STS in the clinical domain can empower stakeholders to detect and eliminate redundant information that may reduce the cognitive burden and improve the clinical decision-making process. The description in the study by Wang et al [22] discusses the details of the task of identifying clinical STS (ClinicalSTS). The participating systems were asked to return a numerical score, ranging from 0 to 5, indicating the degree of semantic similarity between the pair of 2 clinical sentences. The performance was measured using the Pearson correlation coefficient between the predicted similarity scores and human judgments.

  1. The winning team submitted 4 systems. The first system was the random forest model using 63 features including string similarity features, entity similarity features, number similarity features, and deep learning features. The second system used the average score of the first system and dense neural networks. The third system, which was also the best-performing system among all submitted systems with a Pearson correlation of 0.8328, applied a regression model on 8 trained models including the random forest model, the Bayesian Ridge regression model, the Lasso regression model, the linear regression model, the Extra Tree model, the DNN using the Universal Sentence Encoder, the DNN using the inferSent encoder, and the Encoder–multilayer perceptron using the inferSent encoder. The fourth system used the average score of the first system, and the Encoder–multilayer perceptron used the inferSent encoder.
  2. The team that placed second in this challenge used attention-based convolutional neural network (ABCNN) and bidirectional long short-term memory (Bi-LSTM) networks. One of their submissions used ABCNN with traditional NLP features. The second is a hybrid model of ABCNN and Bi-LSTM, with traditional NLP features. The third run ensembled the previous 2 systems by calculating the average scores. The ensemble model performed the best among their submitted systems.
  3. The third-placed team proposed a sentence-embedding method that represents a sentence as a weighted average of word vectors, followed by a soft projection. They used a self-regularized identity map named Conceptors to correct the common component bias in linear sentence embedding. Majority voting and 2 different support vector regression models with only word embedding representation features were explored by the fourth-placed team for their submissions. The best performance was achieved by the majority voting method.

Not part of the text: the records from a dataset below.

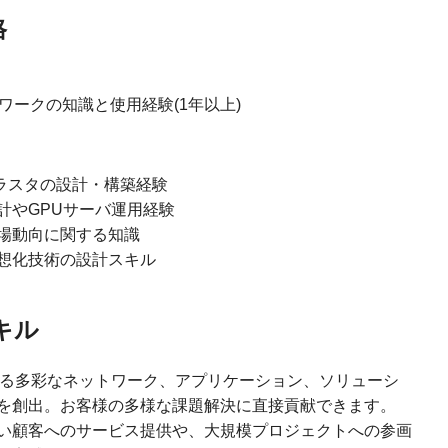
格
ワークの知識と使用経験(1年以上)
やクラスタの設計・構築経験
計やGPUサーバ運用経験
場動向に関する知識
想化技術の設計スキル
キル
が誇る多彩なネットワーク、アプリケーション、ソリューシ
を創出。お客様の多様な課題解決に直接貢献できます。
い顧客へのサービス提供や、大規模プロジェクトへの参画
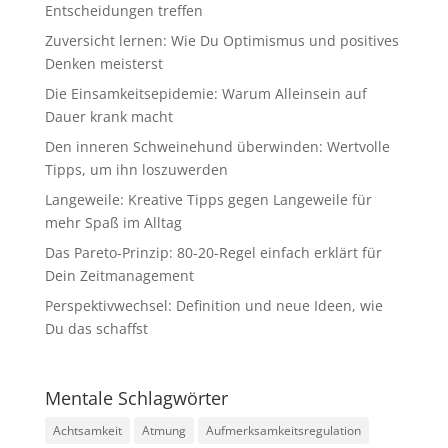
Entscheidungen treffen
Zuversicht lernen: Wie Du Optimismus und positives
Denken meisterst
Die Einsamkeitsepidemie: Warum Alleinsein auf
Dauer krank macht
Den inneren Schweinehund überwinden: Wertvolle
Tipps, um ihn loszuwerden
Langeweile: Kreative Tipps gegen Langeweile für
mehr Spaß im Alltag
Das Pareto-Prinzip: 80-20-Regel einfach erklärt für
Dein Zeitmanagement
Perspektivwechsel: Definition und neue Ideen, wie
Du das schaffst
Mentale Schlagwörter
Achtsamkeit
Atmung
Aufmerksamkeitsregulation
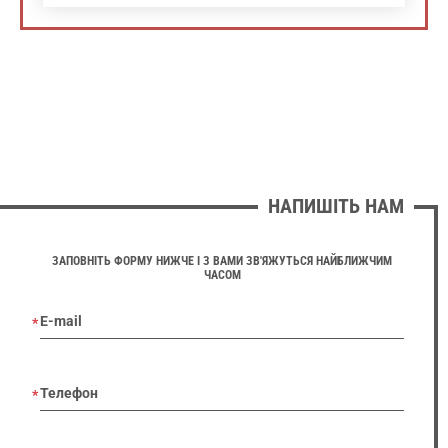
НАПИШІТЬ НАМ
ЗАПОВНІТЬ ФОРМУ НИЖЧЕ І З ВАМИ ЗВ'ЯЖУТЬСЯ НАЙБЛИЖЧИМ
ЧАСОМ
E-mail
Телефон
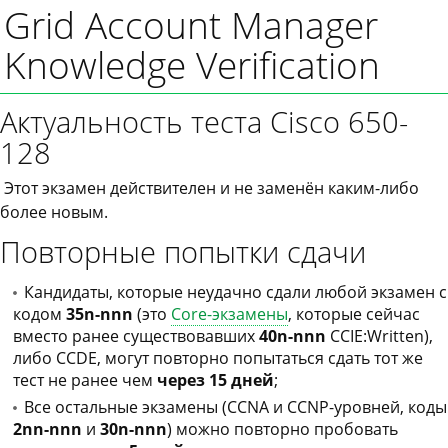
Grid Account Manager
Knowledge Verification
Актуальность теста Cisco 650-
128
Этот экзамен действителен и не заменён каким-либо
более новым.
Повторные попытки сдачи
Кандидаты, которые неудачно сдали любой экзамен с
кодом
35n-nnn
(это
Core-экзамены
, которые сейчас
вместо ранее существовавших
40n-nnn
CCIE:Written),
либо CCDE, могут повторно попытаться сдать тот же
тест не ранее чем
через 15 дней
;
Все остальные экзамены (CCNA и CCNP-уровней, коды
2nn-nnn
и
30n-nnn
) можно повторно пробовать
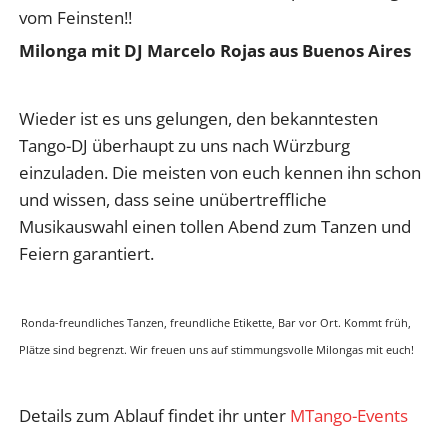
vom Feinsten!!
Milonga mit DJ Marcelo Rojas aus Buenos Aires
Wieder ist es uns gelungen, den bekanntesten
Tango-DJ überhaupt zu uns nach Würzburg
einzuladen. Die meisten von euch kennen ihn schon
und wissen, dass seine unübertreffliche
Musikauswahl einen tollen Abend zum Tanzen und
Feiern garantiert.
Ronda-freundliches Tanzen, freundliche Etikette, Bar vor Ort. Kommt früh,
Plätze sind begrenzt. Wir freuen uns auf stimmungsvolle Milongas mit euch!
Details zum Ablauf findet ihr unter
MTango-Events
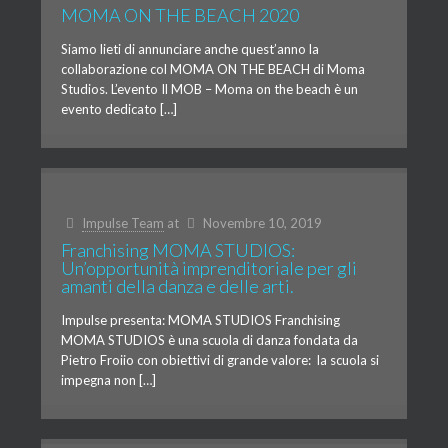
MOMA ON THE BEACH 2020
Siamo lieti di annunciare anche quest’anno la
collaborazione col MOMA ON THE BEACH di Moma
Studios. L’evento Il MOB – Moma on the beach è un
evento dedicato […]
Impulse Team
at
Novembre 10, 2019
Franchising MOMA STUDIOS:
Un’opportunità imprenditoriale per gli
amanti della danza e delle arti.
Impulse presenta: MOMA STUDIOS Franchising
MOMA STUDIOS è una scuola di danza fondata da
Pietro Froiio con obiettivi di grande valore: la scuola si
impegna non […]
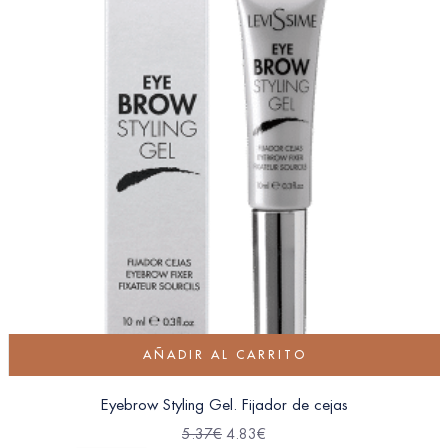
AÑADIR AL CARRITO
Eyebrow Styling Gel. Fijador de cejas
5.37
€
4.83
€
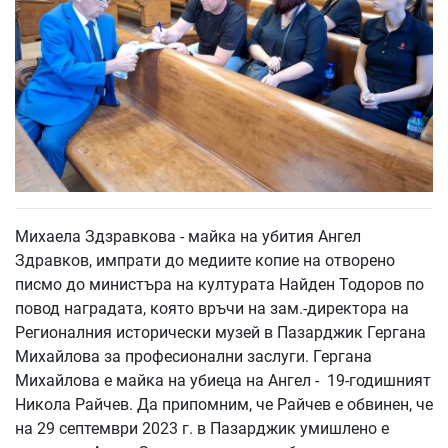
Михаела Здзравкова - майка на убития Ангел
Здравков, импрати до медиите копие на отворено
писмо до министъра на културата Найден Тодоров по
повод наградата, която връчи на зам.-директора на
Регионалния исторически музей в Пазарджик Гергана
Михайлова за професионални заслуги. Гергана
Михайлова е майка на убиеца на Ангел - 19-годишният
Никола Райчев. Да припомним, че Райчев е обвинен, че
на 29 септември 2023 г. в Пазарджик умишлено е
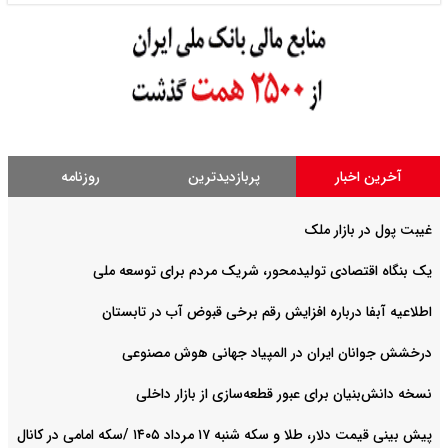
آخرین اخبار
پربازدیدترین
روزنامه
غیبت پول در بازار ملک
یک بنگاه اقتصادی تولیدمحور، شریک مردم برای توسعه ملی
اطلاعیه آبفا درباره افزایش رقم برخی قبوض آب در تابستان
درخشش جوانان ایران در المپیاد جهانی هوش مصنوعی
نسخه دانش‌بنیان برای عبور قطعه‌سازی از بازار داخلی
پیش ‌بینی قیمت دلار، طلا و سکه شنبه ۱۷ مرداد ۱۴۰۵ /سکه امامی در کانال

Lastra-Díaz and García-Serrano [23] presented an empirical study on the impact of a number of model design choices on a BERT-based approach to clinical STS. It was demonstrated that the proposed hierarchical convolution mechanism outperformed several alternative conventional pooling methods. Different parameter fine-tuning strategies with varying degrees of flexibility were investigated, and the optimal number of trainable transformer blocks was identified, thereby preventing overtuning. Finally, the utility of 2 data augmentation methods (segment reordering and back translation) on clinical STS was verified.

Hadj Taieb et al [24] proposed a novel framework based on a gated network to fuse distributed representation and one-hot representation of sentence pairs. Some state-of-the-art distributed representation methods, including convolutional neural network, Bi-LSTM, and BERT, were used in this framework, and a system based on this framework was developed for a shared task regarding clinical STS organized by BioCreative and OHNLP in 2018.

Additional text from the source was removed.